[Opening Provided information section]
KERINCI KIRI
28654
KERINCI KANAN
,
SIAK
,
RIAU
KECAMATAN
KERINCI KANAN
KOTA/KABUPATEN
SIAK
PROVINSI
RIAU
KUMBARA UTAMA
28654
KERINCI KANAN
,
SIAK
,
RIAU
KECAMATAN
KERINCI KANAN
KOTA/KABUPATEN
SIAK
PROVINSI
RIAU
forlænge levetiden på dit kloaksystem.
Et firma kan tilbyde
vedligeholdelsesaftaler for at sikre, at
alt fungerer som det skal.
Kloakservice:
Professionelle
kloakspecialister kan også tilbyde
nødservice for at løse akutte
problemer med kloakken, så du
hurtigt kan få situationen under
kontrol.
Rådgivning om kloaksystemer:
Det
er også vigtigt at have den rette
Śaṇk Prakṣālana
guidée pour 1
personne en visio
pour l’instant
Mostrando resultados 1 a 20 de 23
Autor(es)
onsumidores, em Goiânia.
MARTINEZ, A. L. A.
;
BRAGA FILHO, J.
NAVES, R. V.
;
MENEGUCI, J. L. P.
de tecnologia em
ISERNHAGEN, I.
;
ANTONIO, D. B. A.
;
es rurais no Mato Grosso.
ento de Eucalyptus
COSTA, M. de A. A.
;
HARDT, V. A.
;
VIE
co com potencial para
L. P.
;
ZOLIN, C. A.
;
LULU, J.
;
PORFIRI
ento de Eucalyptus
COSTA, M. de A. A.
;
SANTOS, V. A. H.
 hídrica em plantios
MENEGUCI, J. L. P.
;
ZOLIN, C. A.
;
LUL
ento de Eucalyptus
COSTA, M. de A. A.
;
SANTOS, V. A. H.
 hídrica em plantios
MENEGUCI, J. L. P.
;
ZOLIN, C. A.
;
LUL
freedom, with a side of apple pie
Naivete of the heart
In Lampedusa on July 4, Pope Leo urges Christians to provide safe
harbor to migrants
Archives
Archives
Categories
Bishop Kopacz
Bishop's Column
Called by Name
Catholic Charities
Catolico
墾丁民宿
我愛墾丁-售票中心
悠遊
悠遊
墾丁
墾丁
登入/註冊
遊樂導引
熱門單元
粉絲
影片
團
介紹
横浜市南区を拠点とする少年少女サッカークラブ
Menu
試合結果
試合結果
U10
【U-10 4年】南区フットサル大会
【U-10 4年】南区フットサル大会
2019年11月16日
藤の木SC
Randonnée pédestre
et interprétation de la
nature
[Closing Provided information section]
[Opening Provided information section]
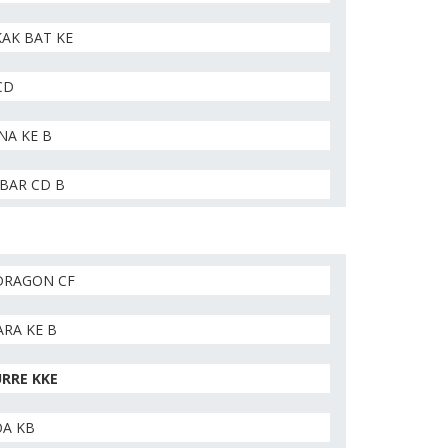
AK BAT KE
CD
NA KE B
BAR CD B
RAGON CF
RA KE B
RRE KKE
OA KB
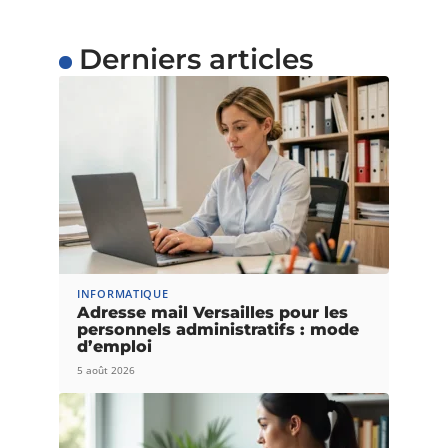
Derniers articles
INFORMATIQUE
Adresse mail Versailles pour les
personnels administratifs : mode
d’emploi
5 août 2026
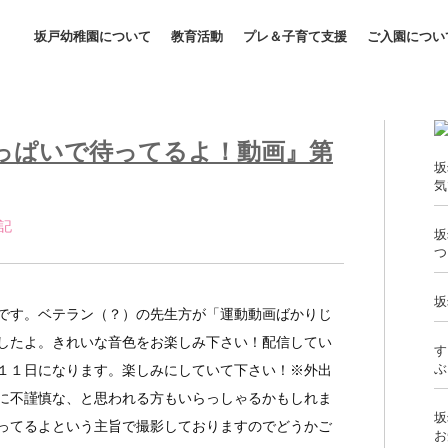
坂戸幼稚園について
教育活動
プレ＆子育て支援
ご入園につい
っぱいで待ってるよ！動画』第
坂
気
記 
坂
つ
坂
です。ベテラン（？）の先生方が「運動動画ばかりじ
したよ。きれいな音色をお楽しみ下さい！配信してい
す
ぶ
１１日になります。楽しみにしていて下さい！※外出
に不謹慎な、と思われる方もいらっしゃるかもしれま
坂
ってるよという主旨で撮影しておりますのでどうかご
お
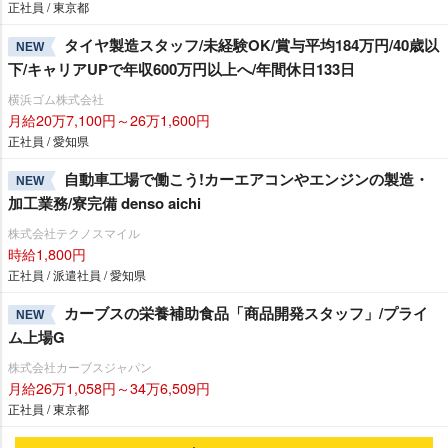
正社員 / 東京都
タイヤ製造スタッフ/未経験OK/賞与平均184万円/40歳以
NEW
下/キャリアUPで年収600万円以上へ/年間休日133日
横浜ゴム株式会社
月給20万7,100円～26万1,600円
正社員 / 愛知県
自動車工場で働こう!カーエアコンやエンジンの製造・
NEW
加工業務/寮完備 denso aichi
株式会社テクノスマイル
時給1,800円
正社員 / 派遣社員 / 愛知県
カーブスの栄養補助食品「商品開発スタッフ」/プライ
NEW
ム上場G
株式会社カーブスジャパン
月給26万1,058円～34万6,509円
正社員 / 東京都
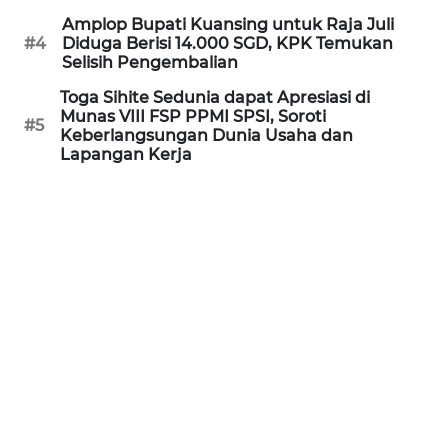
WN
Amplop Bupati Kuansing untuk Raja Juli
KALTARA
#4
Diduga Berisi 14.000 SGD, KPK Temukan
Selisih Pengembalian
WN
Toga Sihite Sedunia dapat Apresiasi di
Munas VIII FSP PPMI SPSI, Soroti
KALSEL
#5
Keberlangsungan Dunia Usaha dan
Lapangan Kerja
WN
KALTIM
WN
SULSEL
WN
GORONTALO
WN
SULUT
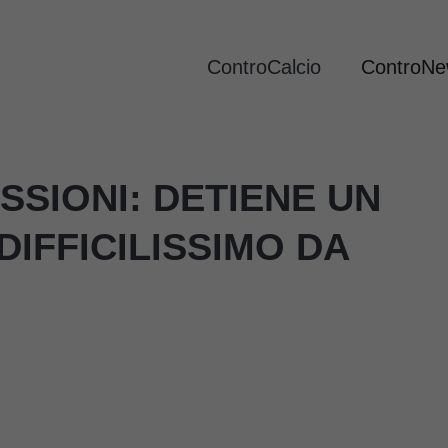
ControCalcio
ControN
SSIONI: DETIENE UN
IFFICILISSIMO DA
[Closing Provided information section]
→ Action item
Output exactly those lines of the data above that run from the line with "に不謹慎な、と思われる方もいらっしゃるかもしれま" up to and including the line with "IFFICILISSIMO DA". No pictures go in.

→ Response to this exercise
に不謹慎な、と思われる方もいらっしゃるかもしれま
坂
ってるよという主旨で撮影しておりますのでどうかご
お
正社員 / 東京都
タイヤ製造スタッフ/未経験OK/賞与平均184万円/40歳以
NEW
下/キャリアUPで年収600万円以上へ/年間休日133日
横浜ゴム株式会社
月給20万7,100円～26万1,600円
正社員 / 愛知県
自動車工場で働こう!カーエアコンやエンジンの製造・
NEW
加工業務/寮完備 denso aichi
株式会社テクノスマイル
時給1,800円
正社員 / 派遣社員 / 愛知県
カーブスの栄養補助食品「商品開発スタッフ」/プライ
NEW
ム上場G
株式会社カーブスジャパン
月給26万1,058円～34万6,509円
正社員 / 東京都
WN
Amplop Bupati Kuansing untuk Raja Juli
KALTARA
#4
Diduga Berisi 14.000 SGD, KPK Temukan
Selisih Pengembalian
WN
Toga Sihite Sedunia dapat Apresiasi di
Munas VIII FSP PPMI SPSI, Soroti
KALSEL
#5
Keberlangsungan Dunia Usaha dan
Lapangan Kerja
WN
KALTIM
WN
SULSEL
WN
GORONTALO
WN
SULUT
ControCalcio
ControN
SSIONI: DETIENE UN
IFFICILISSIMO DA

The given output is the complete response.